Soniabonya Soniabonya 8 years
Get out and fast. The man has a gun and you "don't know who he's going to use it on"? That is downright scary. You may want the relationship to work, but it isn't when he's severely depressed and suicidal and obviously you feel endangered. Like Dear said, go to friends, a family member or even to a shelter for women. They may have some services that could help you deal. Your husband needs to see a doctor to help him through his substance abuse and his depression, because you should not do it alone.
hotstuff hotstuff 8 years
"I'm not sure who he was going to use it on", OK this statement means you need to get the hell out of that house NOW! You can keep an open communication with him but only meet with him if a doctor is involved meaning a psychologist. I would also refuse to meet him if he didn't sign up for AA meetings. You need help yourself in getting through this so I suggest you also speak to a counselor and join Al-Anon which is a support group for family members dealing with alchoholics. Yes he needs help but depression is not going to be solved quickly especially if he isn't willing to go get help!
blingbling blingbling 8 years
He is clinically depressed. I hope he will accept help. Please try to get it for him. But realize you can only do so much - if he doesn't want to accept it, there isn't much you can do. Does he have any other family that he's close with that you could maybe get with to help you get him to therapy, since you feel you can't talk to him?
cheersdahlin cheersdahlin 8 years
My friend Nick recently committed suicide by shooting himself in the head with a gun. Get the gun out of the house immediatley. NOTHING good can come from having a gun in the house.
pinaychic5 pinaychic5 8 years
your husband needs more help than you are able to so please take him to the nearest pysch clinic or hospital ASAP. you shouldn't wait. the others are right. he is a great risk for suicide. he has all the symptoms. may God be with you and your family in this trying time. take cares. *HUGS*
Masqueraded_Angel Masqueraded_Angel 8 years
Get out of there fast. The man had his gun out, which means only three reasons: 1.) He wants to kill himself. 2.) He wants to kill you. 3.) He wants to shoot SOMETHING. Dear had good advice...get to a friend or family's house and call the police about it. This is not a matter to be taken lightly.

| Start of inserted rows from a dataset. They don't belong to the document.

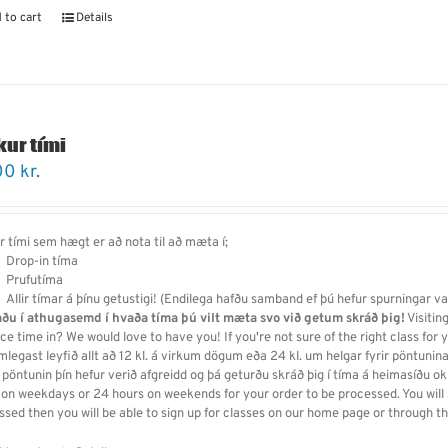
 to cart
Details
kur tími
00
kr.
r tími sem hægt er að nota til að mæta í;
Drop-in tíma
Prufutíma
Allir tímar á þínu getustigi! (Endilega hafðu samband ef þú hefur spurningar v
aðu í athugasemd í hvaða tíma þú vilt mæta svo við getum skráð þig!
Visitin
ce time in? We would love to have you! If you're not sure of the right class for 
legast leyfið allt að 12 kl. á virkum dögum eða 24 kl. um helgar fyrir pöntunina
 pöntunin þín hefur verið afgreidd og þá geturðu skráð þig í tíma á heimasíðu o
 on weekdays or 24 hours on weekends for your order to be processed. You will r
ssed then you will be able to sign up for classes on our home page or through 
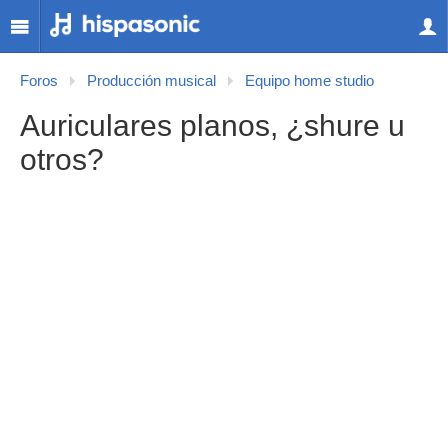
Foros
Producción musical
Equipo home studio
Auriculares planos, ¿shure u
otros?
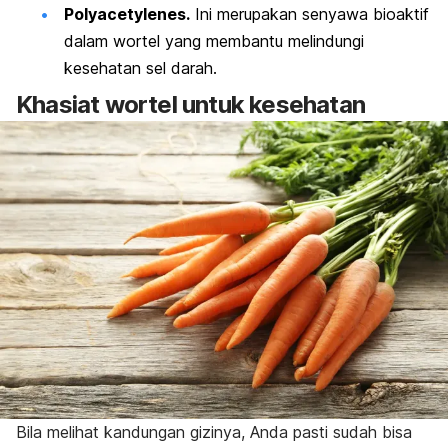
Polyacetylenes.
Ini merupakan senyawa bioaktif
dalam wortel yang membantu melindungi
kesehatan sel darah.
Khasiat wortel untuk kesehatan
Bila melihat kandungan gizinya, Anda pasti sudah bisa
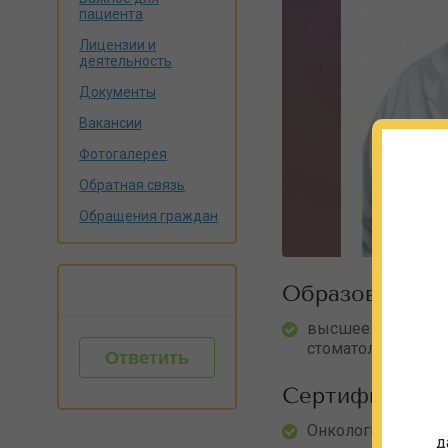
пациента
Лицензии и
деятельность
Документы
Вакансии
Фотогалерея
Обратная связь
Обращения граждан
Образование
высшее профессио
стоматологический 
Ответить
Сертификаты
Онкология, № 01770
д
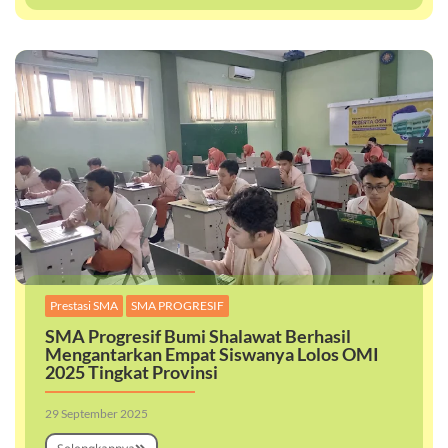
,
Prestasi SMA
SMA PROGRESIF
SMA Progresif Bumi Shalawat Berhasil
Mengantarkan Empat Siswanya Lolos OMI
2025 Tingkat Provinsi
29 September 2025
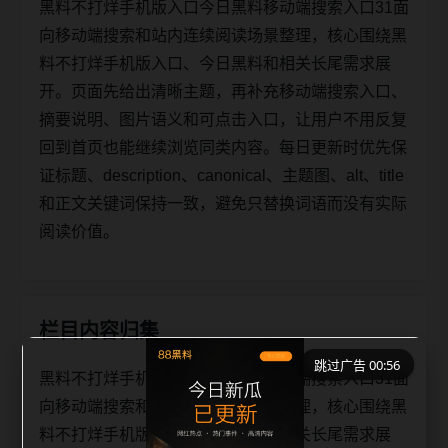
黑料不打烊手机版入口今日黑料移动端搜索入口31面
向移动端搜索和站内连续阅读场景整理，核心围绕黑
料不打烊手机版入口、今日黑料和相关长尾需求展
开。页面先给出清晰主题，再补充移动端搜索入口、
摘要说明、图片语义和可点击入口，让用户不用反复
回到首页也能继续浏览同类内容。每日更新时优先保
证标题、description、canonical、主题图、alt、title
和正文关键词保持一致，避免只替换词语而没有实际
阅读价值。
栏目内容归集
跳过广告 00:56
黑料不打烊手机版入口今日黑料移动端搜索入口31面
向移动端搜索和站内连续阅读场景整理，核心围绕黑
料不打烊手机版入口、今日黑料和相关长尾需求展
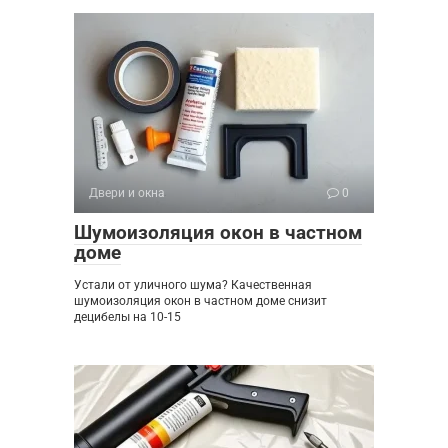
Двери и окна
0
Шумоизоляция окон в частном
доме
Устали от уличного шума? Качественная
шумоизоляция окон в частном доме снизит
децибелы на 10-15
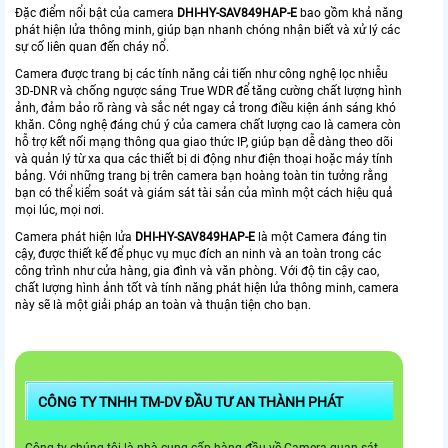
Đặc điểm nổi bật của camera
DHI-HY-SAV849HAP-E
bao gồm khả năng
phát hiện lửa thông minh, giúp bạn nhanh chóng nhận biết và xử lý các
sự cố liên quan đến cháy nổ.
Camera được trang bị các tính năng cải tiến như công nghệ lọc nhiễu
3D-DNR và chống ngược sáng True WDR để tăng cường chất lượng hình
ảnh, đảm bảo rõ ràng và sắc nét ngay cả trong điều kiện ánh sáng khó
khăn. Công nghệ đáng chú ý của camera chất lượng cao là camera còn
hỗ trợ kết nối mạng thông qua giao thức IP, giúp bạn dễ dàng theo dõi
và quản lý từ xa qua các thiết bị di động như điện thoại hoặc máy tính
bảng. Với những trang bị trên camera bạn hoàng toàn tin tưởng rằng
bạn có thể kiểm soát và giám sát tài sản của mình một cách hiệu quả
mọi lúc, mọi nơi.
Camera phát hiện lửa
DHI-HY-SAV849HAP-E
là một Camera đáng tin
cậy, được thiết kế để phục vụ mục đích an ninh và an toàn trong các
công trình như cửa hàng, gia đình và văn phòng. Với độ tin cậy cao,
chất lượng hình ảnh tốt và tính năng phát hiện lửa thông minh, camera
này sẽ là một giải pháp an toàn và thuận tiện cho bạn.
CÔNG TY TNHH TM-DV ĐẦU TƯ AN THÀNH PHÁT
Công ty chúng tôi là nhà cung cấp hàng đầu về Camera quan sát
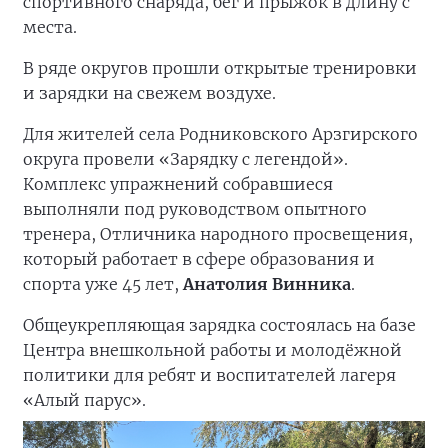
спортивного снаряда, бег и прыжок в длину с
места.
В ряде округов прошли открытые тренировки
и зарядки на свежем воздухе.
Для жителей села Родниковского Арзгирского
округа провели «Зарядку с легендой».
Комплекс упражнений собравшиеся
выполняли под руководством опытного
тренера, Отличника народного просвещения,
который работает в сфере образования и
спорта уже 45 лет,
Анатолия Винника
.
Общеукрепляющая зарядка состоялась на базе
Центра внешкольной работы и молодёжной
политики для ребят и воспитателей лагеря
«Алый парус».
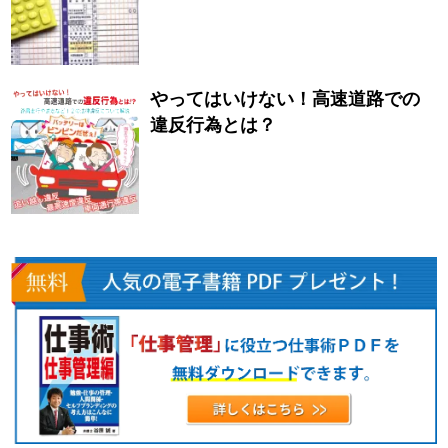
やってはいけない！高速道路での
違反行為とは？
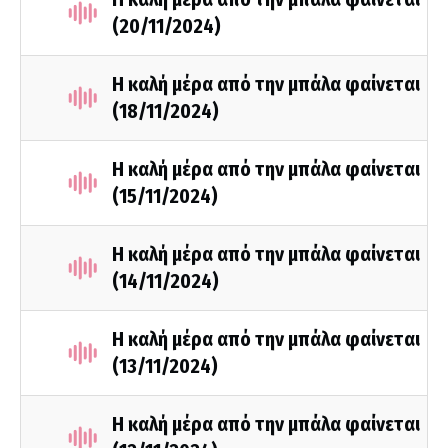
(20/11/2024)
Η καλή μέρα από την μπάλα φαίνεται
(18/11/2024)
Η καλή μέρα από την μπάλα φαίνεται
(15/11/2024)
Η καλή μέρα από την μπάλα φαίνεται
(14/11/2024)
Η καλή μέρα από την μπάλα φαίνεται
(13/11/2024)
Η καλή μέρα από την μπάλα φαίνεται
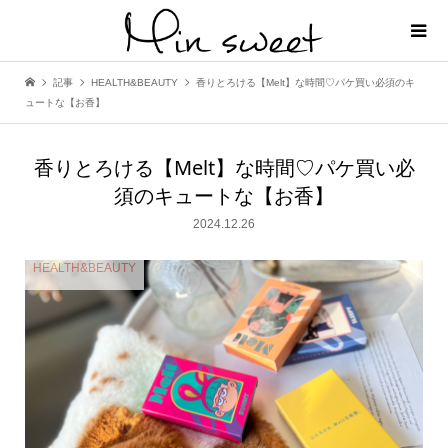
記事
HEALTH&BEAUTY
香りとろける【Melt】な時間♡パケ買い必須のキ
ュートな【お香】
香りとろける【Melt】な時間♡パケ買い必
須のキュートな【お香】
2024.12.26
HEALTH&BEAUTY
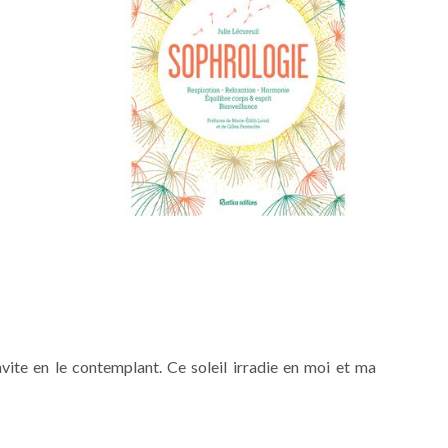
invite en le contemplant. Ce soleil irradie en moi et ma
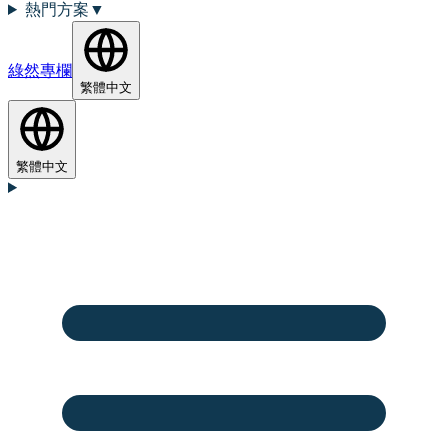
熱門方案
▼
綠然專欄
繁體中文
繁體中文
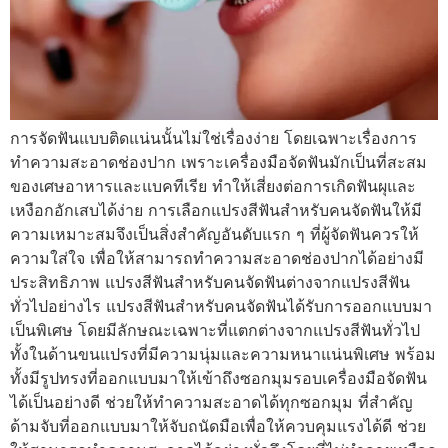
การจัดฟันแบบติดแน่นนั้นไม่ใช่เรื่องง่าย โดยเฉพาะเรื่องการ
ทำความสะอาดช่องปาก เพราะเครื่องมือจัดฟันมักเป็นที่สะสม
ของเศษอาหารและแบคทีเรีย ทำให้เสี่ยงต่อการเกิดฟันผุและ
เหงือกอักเสบได้ง่าย การเลือกแปรงสีฟันสำหรับคนจัดฟันให้มี
ความเหมาะสมจึงเป็นสิ่งสำคัญอันดับแรก ๆ ที่ผู้จัดฟันควรให้
ความใส่ใจ เพื่อให้สามารถทำความสะอาดช่องปากได้อย่างมี
ประสิทธิภาพ แปรงสีฟันสำหรับคนจัดฟันต่างจากแปรงสีฟัน
ทั่วไปอย่างไร แปรงสีฟันสำหรับคนจัดฟันได้รับการออกแบบมา
เป็นพิเศษ โดยมีลักษณะเฉพาะที่แตกต่างจากแปรงสีฟันทั่วไป
ทั้งในด้านขนแปรงที่มีความนุ่มและความหนาแน่นพิเศษ พร้อม
ทั้งมีรูปทรงที่ออกแบบมาให้เข้าถึงซอกมุมรอบเครื่องมือจัดฟัน
ได้เป็นอย่างดี ช่วยให้ทำความสะอาดได้ทุกซอกมุม ที่สำคัญ
ด้ามจับที่ออกแบบมาให้จับถนัดมือเพื่อให้ควบคุมแรงได้ดี ช่วย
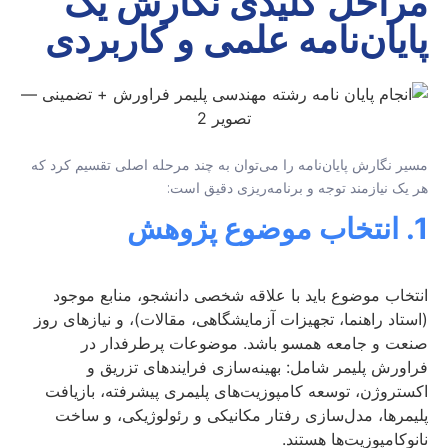
مراحل کلیدی نگارش یک
پایان‌نامه علمی و کاربردی
مسیر نگارش پایان‌نامه را می‌توان به چند مرحله اصلی تقسیم کرد که
هر یک نیازمند توجه و برنامه‌ریزی دقیق است:
1. انتخاب موضوع پژوهش
انتخاب موضوع باید با علاقه شخصی دانشجو، منابع موجود
(استاد راهنما، تجهیزات آزمایشگاهی، مقالات)، و نیازهای روز
صنعت و جامعه همسو باشد. موضوعات پرطرفدار در
فراورش پلیمر شامل: بهینه‌سازی فرایندهای تزریق و
اکستروژن، توسعه کامپوزیت‌های پلیمری پیشرفته، بازیافت
پلیمرها، مدل‌سازی رفتار مکانیکی و رئولوژیکی، و ساخت
نانوکامپوزیت‌ها هستند.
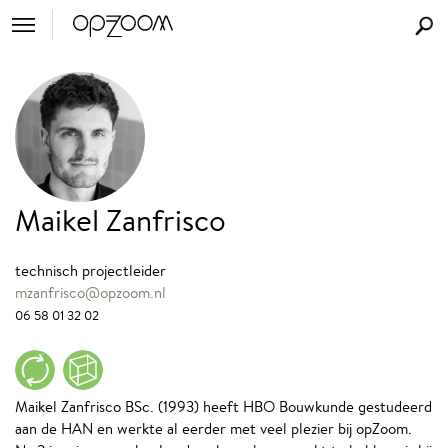
Maikel Zanfrisco
technisch projectleider
mzanfrisco@opzoom.nl
06 58 01 32 02
Maikel Zanfrisco BSc. (1993) heeft HBO Bouwkunde gestudeerd
aan de HAN en werkte al eerder met veel plezier bij opZoom.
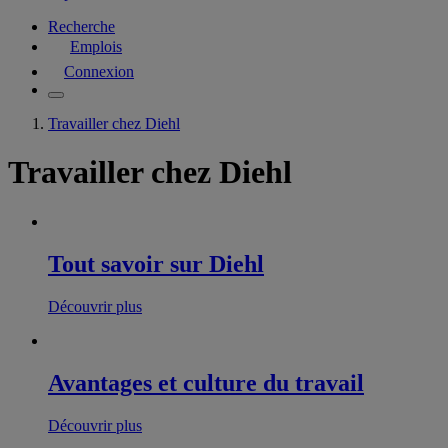
Recherche
Emplois
Connexion
Travailler chez Diehl
Travailler chez Diehl
Tout savoir sur Diehl
Découvrir plus
Avantages et culture du travail
Découvrir plus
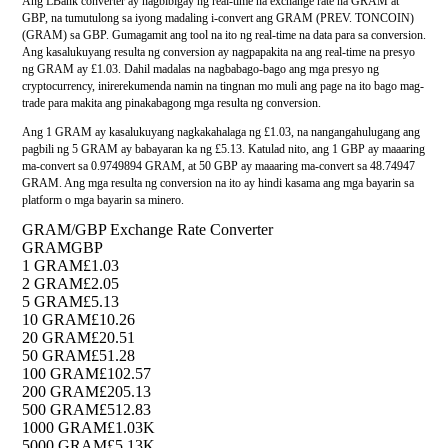
Ang LBank converter ay nagbibigay ng real-time na exchange rate na GRAM at
GBP, na tumutulong sa iyong madaling i-convert ang GRAM (PREV. TONCOIN)
(GRAM) sa GBP. Gumagamit ang tool na ito ng real-time na data para sa conversion.
Ang kasalukuyang resulta ng conversion ay nagpapakita na ang real-time na presyo
ng GRAM ay £1.03. Dahil madalas na nagbabago-bago ang mga presyo ng
cryptocurrency, inirerekumenda namin na tingnan mo muli ang page na ito bago mag-
trade para makita ang pinakabagong mga resulta ng conversion.
Ang 1 GRAM ay kasalukuyang nagkakahalaga ng £1.03, na nangangahulugang ang
pagbili ng 5 GRAM ay babayaran ka ng £5.13. Katulad nito, ang 1 GBP ay maaaring
ma-convert sa 0.9749894 GRAM, at 50 GBP ay maaaring ma-convert sa 48.74947
GRAM. Ang mga resulta ng conversion na ito ay hindi kasama ang mga bayarin sa
platform o mga bayarin sa minero.
GRAM/GBP Exchange Rate Converter
GRAM
GBP
1 GRAM
£1.03
2 GRAM
£2.05
5 GRAM
£5.13
10 GRAM
£10.26
20 GRAM
£20.51
50 GRAM
£51.28
100 GRAM
£102.57
200 GRAM
£205.13
500 GRAM
£512.83
1000 GRAM
£1.03K
5000 GRAM
£5.13K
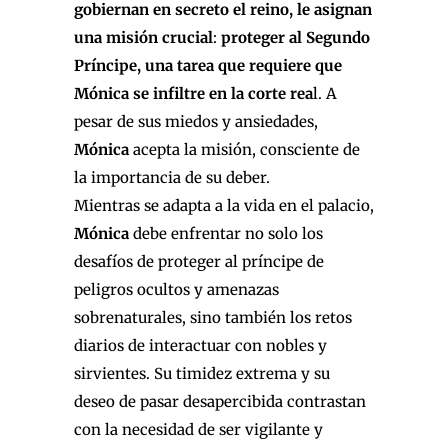
gobiernan en secreto el reino, le asignan
una misión crucial
:
proteger al Segundo
Príncipe, una tarea que requiere que
Mónica se infiltre en la corte rea
l. A
pesar de sus miedos y ansiedades,
Mónica
acepta la misión, consciente de
la importancia de su deber.
Mientras se adapta a la vida en el palacio,
Mónica
debe enfrentar no solo los
desafíos de proteger al príncipe de
peligros ocultos y amenazas
sobrenaturales, sino también los retos
diarios de interactuar con nobles y
sirvientes. Su timidez extrema y su
deseo de pasar desapercibida contrastan
con la necesidad de ser vigilante y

RockAndRepublic RockAndRepublic 8 years
He needs therapy and fast.
princess_eab princess_eab 8 years
Your husband sounds severely clinically depressed. He needs to see a psychiatrist and psychologist and get treatment as soon as possible. That is one of the first steps you will have to take. He needs to be under care because it does sound as though he is either suicidal or potentially violent. Do you have anyone who knows both of you who can help? I really hope that he (and both of you) can heal and pull through this. Be very careful.
lemassabielle lemassabielle 8 years
Oh yeah, losing a parent is the worst thing anyone ever has to deal with in life.
lemassabielle lemassabielle 8 years
This is such a tough situation because obviously you need to look out for your own safety but you must be worried to death about him. It sounds very serious and you need to talk to him before he drinks and really try to get through to him. I'm thinking he might be suicidal and drinking usually escalates these feelings. Depression is a very serious thing and needs to be treated as such. My best wishes are with you and I hope he sees the light at the end of the tunnel and realizes that through death we have to appreciate life and live happy like our lost loved ones would have wanted.